Dataset entries:
********

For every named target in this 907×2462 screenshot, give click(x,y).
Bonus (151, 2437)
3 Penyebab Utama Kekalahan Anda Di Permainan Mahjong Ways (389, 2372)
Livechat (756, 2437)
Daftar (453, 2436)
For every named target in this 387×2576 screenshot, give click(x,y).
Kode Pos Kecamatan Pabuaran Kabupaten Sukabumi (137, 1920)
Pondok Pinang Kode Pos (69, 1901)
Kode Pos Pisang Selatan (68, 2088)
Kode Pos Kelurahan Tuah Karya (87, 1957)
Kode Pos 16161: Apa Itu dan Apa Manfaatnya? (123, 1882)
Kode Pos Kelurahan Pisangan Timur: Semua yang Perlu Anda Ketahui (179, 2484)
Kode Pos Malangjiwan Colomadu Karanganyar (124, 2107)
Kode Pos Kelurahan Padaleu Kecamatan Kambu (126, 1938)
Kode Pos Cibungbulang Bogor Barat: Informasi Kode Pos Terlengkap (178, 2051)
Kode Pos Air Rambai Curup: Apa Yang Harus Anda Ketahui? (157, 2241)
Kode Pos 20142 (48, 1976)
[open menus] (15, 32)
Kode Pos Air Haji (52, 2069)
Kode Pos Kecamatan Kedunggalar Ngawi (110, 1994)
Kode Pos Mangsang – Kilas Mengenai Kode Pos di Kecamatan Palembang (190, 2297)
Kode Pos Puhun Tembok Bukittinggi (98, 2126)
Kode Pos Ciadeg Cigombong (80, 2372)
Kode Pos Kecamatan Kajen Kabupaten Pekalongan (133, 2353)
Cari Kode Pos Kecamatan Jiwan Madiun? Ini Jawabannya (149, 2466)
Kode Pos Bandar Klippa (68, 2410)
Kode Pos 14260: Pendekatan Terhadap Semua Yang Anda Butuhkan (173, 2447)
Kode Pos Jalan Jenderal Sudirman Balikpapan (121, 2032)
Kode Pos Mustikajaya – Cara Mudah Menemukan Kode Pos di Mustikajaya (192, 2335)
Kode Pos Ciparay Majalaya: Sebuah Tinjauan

********

## PROBLEM STATEMENT
Copying begins at the line that holds "Kode Pos Air Haji (52, 2069)" and ends at the last line of the data above, with both included and each line kept exactly.

## ANSWER SPACE
Kode Pos Air Haji (52, 2069)
Kode Pos Kecamatan Kedunggalar Ngawi (110, 1994)
Kode Pos Mangsang – Kilas Mengenai Kode Pos di Kecamatan Palembang (190, 2297)
Kode Pos Puhun Tembok Bukittinggi (98, 2126)
Kode Pos Ciadeg Cigombong (80, 2372)
Kode Pos Kecamatan Kajen Kabupaten Pekalongan (133, 2353)
Cari Kode Pos Kecamatan Jiwan Madiun? Ini Jawabannya (149, 2466)
Kode Pos Bandar Klippa (68, 2410)
Kode Pos 14260: Pendekatan Terhadap Semua Yang Anda Butuhkan (173, 2447)
Kode Pos Jalan Jenderal Sudirman Balikpapan (121, 2032)
Kode Pos Mustikajaya – Cara Mudah Menemukan Kode Pos di Mustikajaya (192, 2335)
Kode Pos Ciparay Majalaya: Sebuah Tinjauan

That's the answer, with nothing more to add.